Un exercice d’équilibriste 

Lors de son discours sur sa vision du Brexit prononcé le mois dernier à Florence, Theresa May s’est essayée à un exercice d’équilibriste rejetant aussi bien l'adhésion à l'EEE (l’Espace économique européen) calquée sur le style norvégien que le modèle de libre-échange que l’UE entretient avec le Canada, jugeant le premier modèle trop contraignant et le deuxième insuffisant en terme d’accès au marché européen.

La Première Ministre britannique semble privilégier un scénario où la Grande-Bretagne opterait pour une adhésion sélective à l’UE et son marché unique au gré de ses intérêts. Schématiquement, cela signifierait que, par exemple, le secteur manufacturier britannique pourrait théoriquement continuer à respecter les règlements nécessaires pour accéder au marché unique sans entraves, alors que, parallèlement, le secteur agricole britannique pourrait refuser d’adhérer à la législation européenne.

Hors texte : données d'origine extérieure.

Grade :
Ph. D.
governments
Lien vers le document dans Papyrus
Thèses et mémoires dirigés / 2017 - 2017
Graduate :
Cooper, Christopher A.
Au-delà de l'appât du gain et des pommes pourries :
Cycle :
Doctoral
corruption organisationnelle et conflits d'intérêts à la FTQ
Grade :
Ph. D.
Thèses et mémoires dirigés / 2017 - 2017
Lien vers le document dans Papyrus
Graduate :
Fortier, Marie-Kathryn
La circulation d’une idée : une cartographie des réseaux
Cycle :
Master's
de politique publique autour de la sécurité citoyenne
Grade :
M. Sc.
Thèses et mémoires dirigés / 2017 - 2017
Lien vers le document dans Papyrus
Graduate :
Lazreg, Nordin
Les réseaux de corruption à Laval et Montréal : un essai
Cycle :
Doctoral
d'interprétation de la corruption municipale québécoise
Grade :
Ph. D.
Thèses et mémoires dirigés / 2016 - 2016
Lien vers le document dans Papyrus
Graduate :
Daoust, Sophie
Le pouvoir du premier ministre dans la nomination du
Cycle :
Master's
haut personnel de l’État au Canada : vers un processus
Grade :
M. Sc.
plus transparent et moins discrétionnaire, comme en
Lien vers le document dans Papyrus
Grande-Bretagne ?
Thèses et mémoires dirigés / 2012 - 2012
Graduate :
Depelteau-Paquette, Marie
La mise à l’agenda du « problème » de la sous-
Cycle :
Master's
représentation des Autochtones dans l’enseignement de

Un cas de figure que le camp européen souhaite à tout prix éviter: «Préserver l'intégrité du marché unique exclut la participation basée sur une approche sectorielle […] Une chose est sûre: il n'est pas - et ne sera pas possible pour un pays tiers d'avoir les mêmes avantages que le modèle norvégien, mais les obligations limitées du modèle canadien. Et naturellement, tout accord doit respecter l'autonomie réglementaire de l'UE ainsi que l'intégrité de son ordre juridique», a récemment jugé Michel Barnier en charge des négociations avec le gouvernement britannique.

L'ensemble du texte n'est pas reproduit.